Volendo variare il profilo d'immersione si può optare per il percorso "chiuso"; alla profondità di -18 metri troviamo infatti l'ingresso di una grotta chiamata "La Balena" che taglia lo scoglio portandoci dopo una decina di minuti di penetrazione sino a -26 metri.

E' questa una immersione adatta ad ogni subacqueo, dal più esperto all'Open Water da poco brevettato, data l'infinita possibilità di scelta dei diversi percorsi offertici.

Tipo di immersione: parete /grotta/ misto
Esperienza: tutti i livelli
Profondità massima: 35.00 mt
Profondità media: 24.00 mt
Note: Corrente leggera, accesso in barca 50/55 min

Punta Falconiera è situata nella parte più a est dell’isola di Ustica, a poca distanza dal porto è caratterizzata da una parete rocciosa con colori vivaci che dona un effetto scenografico sorprendente.

Costeggiando una coloratissima parete a strapiombo, possiamo trovare nel fondale sabbioso gamberetti e spugne calcaree. Molto ricca di flora e fauna marina: nuotano in queste acque il gamberetto tipico di Ustica, il Parapandalo ed anche musdee, polpi e cernie. 

Tipo di immersione: relitto in corrente parete roccia profonda
Esperienza: Open Water/Advanced
Profondità massima: 35.00 mt.
Profondità media: 20.00 mt.
Note: possibile corrente

E’ sicuramente una delle più belle immersioni dell’isola e di tutto il Mediterraneo. L’itinerario si snoda fino ad una profondità di 40 mt.

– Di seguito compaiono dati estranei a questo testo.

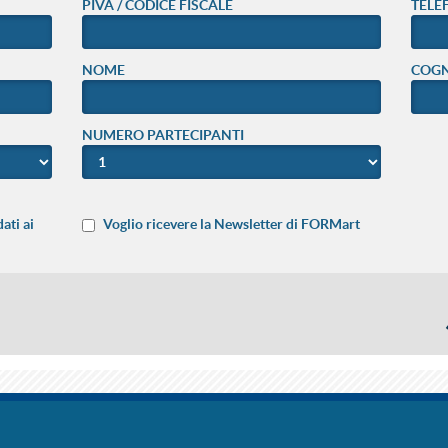
PIVA / CODICE FISCALE
TELE
NOME
COG
NUMERO PARTECIPANTI
ati ai
Voglio ricevere la Newsletter di FORMart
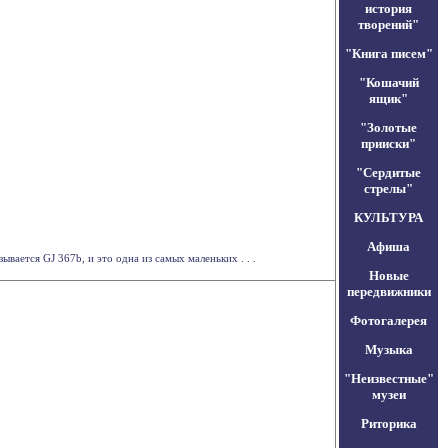
история
творений"
"Книга писем"
"Кошачий
ящик"
"Золотые
прииски"
"Сердитые
стрелы"
КУЛЬТУРА
Афиша
вается GJ 367b, и это одна из самых маленьких . . .
Новые
передвижники
Фотогалерея
Музыка
"Неизвестные"
музеи
Риторика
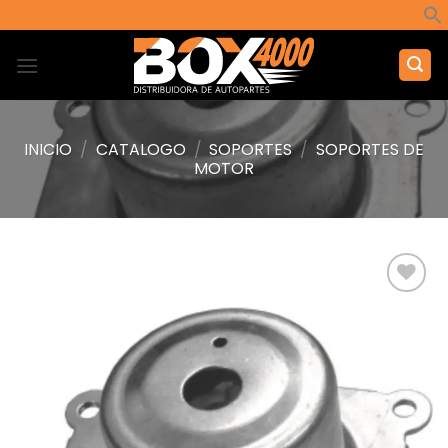
Saltar
al
contenido
INICIO
/
CATALOGO
/
SOPORTES
/
SOPORTES DE
MOTOR
Añadir
a la
lista de
deseos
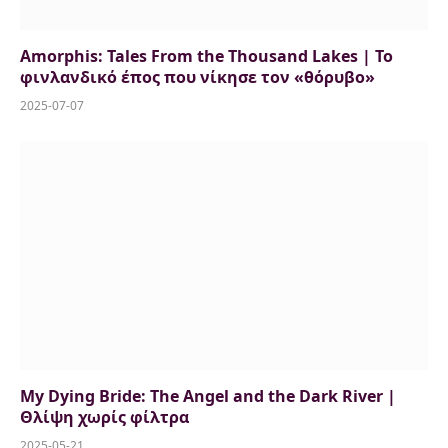
Amorphis: Tales From the Thousand Lakes | Το
φινλανδικό έπος που νίκησε τον «θόρυβο»
2025-07-07
My Dying Bride: The Angel and the Dark River |
Θλίψη χωρίς φίλτρα
2025-05-21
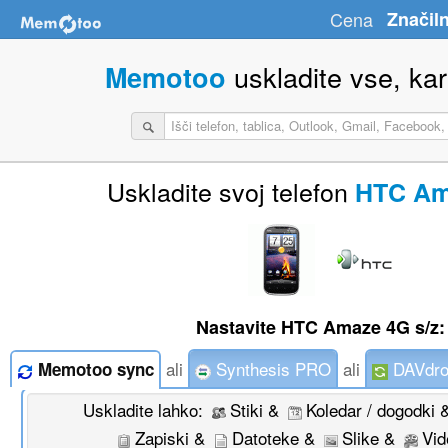
Cena
Značiln
uskladite vse, kar 
Memotoo
Uskladite svoj telefon
HTC Am
Nastavite HTC Amaze 4G s/z:
ali
Synthesis PRO
ali
DAVdro
Memotoo sync
Uskladite lahko:
Stiki &
Koledar / dogodki
Zapiski &
Datoteke &
Slike &
Vid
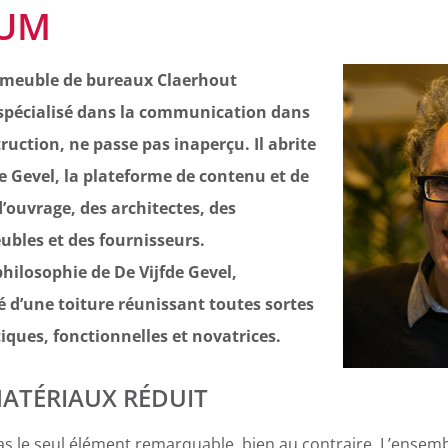
IUM
mmeuble de bureaux Claerhout
pécialisé dans la communication dans
truction, ne passe pas inaperçu. Il abrite
de Gevel, la plateforme de contenu et de
’ouvrage, des architectes, des
ubles et des fournisseurs.
ilosophie de De Vijfde Gevel,
é d’une toiture réunissant toutes sortes
iques, fonctionnelles et novatrices.
ATÉRIAUX RÉDUIT
pas le seul élément remarquable, bien au contraire. L’ensem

Ci si immerge sulla sommità del cappello della secca ad una profondità di soli 3 metri, ma dopo poche pinneggiate si raggiunge il ciglio della secca, superato il quale si resta senza fiato di fronte ad una parete verticale di basalto colonnare che precipita fino a 30 metri su un primo pianoro. Planando lentamente si arriva sino alla sommità del pianoro, il blu si apre di fronte a noi, ed è lì che si vedono i pesci di fondale, tannute e dentici.

Meta turistica per ciò che concerne i relitti marini è la motonave ITA, di bandiera panamense, che trasportava un carico di marmo, rimasta bloccata il 21 febbraio 2005 nelle acque a nord dell'isola, in prossimità della Secca della Colombara. Tra maestose e pacifiche cernie brune, è possibile imbattersi in vortici di barracuda; le castagnole, le occhiate e le salpe ci accompagnano durante tutta l’immersione e fanno da cornice al meraviglioso paesaggio sommerso della secca.